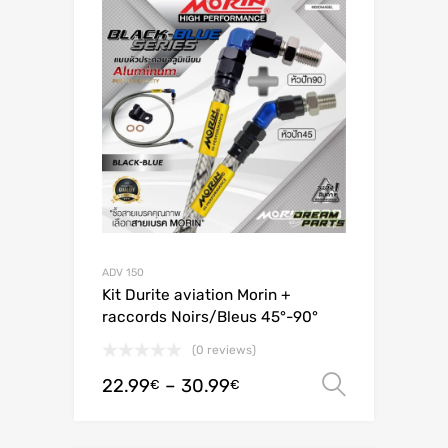
ADV 150
Kit Durite aviation Morin +
raccords Noirs/Bleus 45°-90°
(0 reviews)
22.99
–
30.99
Valitse 
€
€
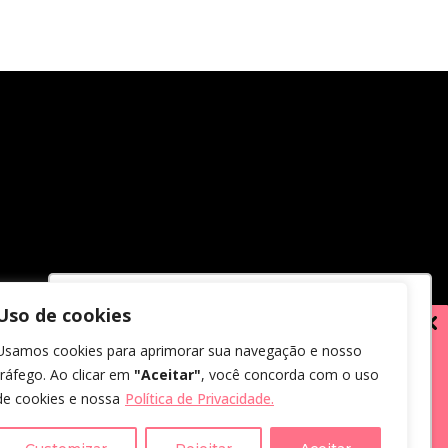
Uso de cookies
Utilizamos cookies para oferecer melhor
Usamos cookies para aprimorar sua navegação e nosso
experiência, melhorar o desempenho,
tráfego. Ao clicar em
"Aceitar"
, você concorda com o uso
analisar como você interage em nosso
de cookies e nossa
Política de Privacidade.
site e personalizar conteúdo.
em receber comunicações.
us dados, eu concordo com a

**Aim of the exercise:**
The line containing "de cookies e nossa" and every line after it, up to and including the last line of the records, should be reproduced exactly, with nothing else.

**Answer section:**
de cookies e nossa
Política de Privacidade.
site e personalizar conteúdo.
em receber comunicações.
us dados, eu concordo com a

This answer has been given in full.